We make 16% fewer trips than 1996, travel 10% fewer miles than in 2002 and spend 22 hours [per year] less travelling than we did a decade ago [1]
The second is the relative size of transport markets.
Whilst rail and bus fare expenditure in the UK is somewhere north of £12 billion per year, our annual household expenditure on motoring is around the £100 billion mark.

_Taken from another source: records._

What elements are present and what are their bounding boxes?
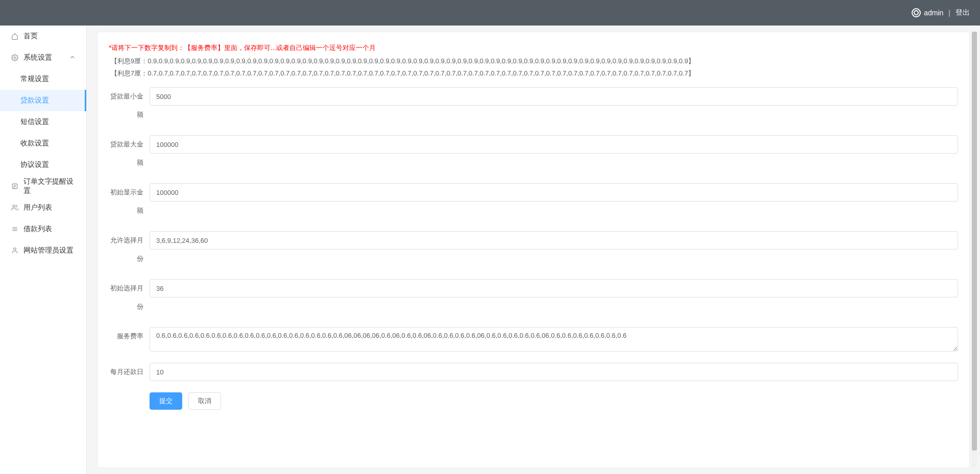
app-header: admin | 登出 [0, 0, 980, 26]
hint-interest9: 【利息9厘：0.9,0.9,0.9,0.9,0.9,0.9,0.9,0.9,0.… [111, 57, 958, 66]
username-label: admin [924, 9, 943, 17]
form-row-init-months: 初始选择月份 [109, 279, 958, 316]
gear-icon [10, 54, 19, 61]
sidebar-item-label: 网站管理员设置 [23, 246, 76, 255]
sidebar-item-label: 首页 [23, 32, 76, 41]
sidebar-item-sms[interactable]: 短信设置 [0, 111, 86, 133]
init-months-label: 初始选择月份 [109, 279, 150, 316]
max-amount-label: 贷款最大金额 [109, 135, 150, 172]
form-row-init-display: 初始显示金额 [109, 183, 958, 220]
loan-settings-form: 贷款最小金额 贷款最大金额 初始显示金额 允许选择月份 初始选择月份 [109, 87, 958, 410]
sidebar-item-general[interactable]: 常规设置 [0, 68, 86, 90]
repay-day-input[interactable] [150, 363, 958, 381]
menu-icon [10, 226, 19, 233]
service-rate-label: 服务费率 [109, 327, 150, 345]
sidebar-item-payment[interactable]: 收款设置 [0, 133, 86, 154]
sidebar: 首页 系统设置 常规设置 贷款设置 短信设置 收 [0, 26, 87, 474]
svg-point-5 [13, 205, 15, 208]
cancel-button[interactable]: 取消 [188, 392, 221, 410]
sidebar-item-label: 贷款设置 [20, 96, 76, 105]
sidebar-item-agreement[interactable]: 协议设置 [0, 154, 86, 176]
list-icon [10, 183, 19, 190]
init-months-input[interactable] [150, 279, 958, 297]
sidebar-item-user-list[interactable]: 用户列表 [0, 197, 86, 218]
init-display-input[interactable] [150, 183, 958, 202]
sidebar-item-loan-list[interactable]: 借款列表 [0, 218, 86, 240]
sidebar-item-label: 常规设置 [20, 74, 76, 84]
scrollbar-thumb[interactable] [972, 32, 977, 451]
sidebar-item-label: 借款列表 [23, 224, 76, 234]
sidebar-item-order-reminder[interactable]: 订单文字提醒设置 [0, 176, 86, 197]
sidebar-item-loan[interactable]: 贷款设置 [0, 90, 86, 111]
submit-button[interactable]: 提交 [150, 392, 182, 410]
max-amount-input[interactable] [150, 135, 958, 154]
content-card: *请将下一下数字复制到：【服务费率】里面，保存即可...或者自己编辑一个逗号对应… [97, 32, 970, 468]
form-row-repay-day: 每月还款日 [109, 363, 958, 381]
sidebar-item-label: 收款设置 [20, 139, 76, 148]
allow-months-input[interactable] [150, 231, 958, 250]
sidebar-item-label: 订单文字提醒设置 [23, 177, 76, 195]
header-user[interactable]: admin [912, 8, 943, 17]
form-row-allow-months: 允许选择月份 [109, 231, 958, 268]
sidebar-item-system-settings[interactable]: 系统设置 [0, 47, 86, 68]
sidebar-item-home[interactable]: 首页 [0, 26, 86, 47]
repay-day-label: 每月还款日 [109, 363, 150, 381]
sidebar-submenu-system: 常规设置 贷款设置 短信设置 收款设置 协议设置 [0, 68, 86, 176]
init-display-label: 初始显示金额 [109, 183, 150, 220]
form-row-max-amount: 贷款最大金额 [109, 135, 958, 172]
form-row-service-rate: 服务费率 [109, 327, 958, 352]
sidebar-item-label: 系统设置 [23, 53, 52, 62]
chevron-up-icon [69, 54, 76, 62]
sidebar-item-admin-settings[interactable]: 网站管理员设置 [0, 240, 86, 261]
min-amount-label: 贷款最小金额 [109, 87, 150, 124]
form-row-min-amount: 贷款最小金额 [109, 87, 958, 124]
svg-point-9 [14, 248, 16, 251]
users-icon [10, 204, 19, 211]
user-icon [10, 247, 19, 254]
sidebar-item-label: 协议设置 [20, 160, 76, 169]
scrollbar[interactable] [972, 32, 977, 468]
home-icon [10, 33, 19, 40]
allow-months-label: 允许选择月份 [109, 231, 150, 268]
avatar-icon [912, 8, 921, 17]
sidebar-item-label: 用户列表 [23, 203, 76, 212]
svg-point-0 [14, 57, 16, 59]
service-rate-input[interactable] [150, 327, 958, 352]
hint-warning: *请将下一下数字复制到：【服务费率】里面，保存即可...或者自己编辑一个逗号对应… [109, 43, 958, 53]
min-amount-input[interactable] [150, 87, 958, 106]
main-area: *请将下一下数字复制到：【服务费率】里面，保存即可...或者自己编辑一个逗号对应… [87, 26, 980, 474]
form-actions: 提交 取消 [109, 392, 958, 410]
header-separator: | [948, 9, 950, 17]
hint-interest7: 【利息7厘：0.7,0.7,0.7,0.7,0.7,0.7,0.7,0.7,0.… [111, 69, 958, 78]
logout-link[interactable]: 登出 [955, 8, 970, 17]
sidebar-item-label: 短信设置 [20, 117, 76, 127]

The third is that despite these vast markets, the profits in the transport and automobile industry rarely make it into double digits. The figures below are 2017 profits:
Stagecoach operating profit is 4.89% on revenue is £3.9 billion.
Toyota operating profit is around 5% on revenue of around £200 billion
These companies are all seeking to entice customers who have a declining interest in travel. This decline is most marked in younger people. Millennial and generation Z (young people born since 1981) are taking up driving licences at significantly lower rates than previous generations.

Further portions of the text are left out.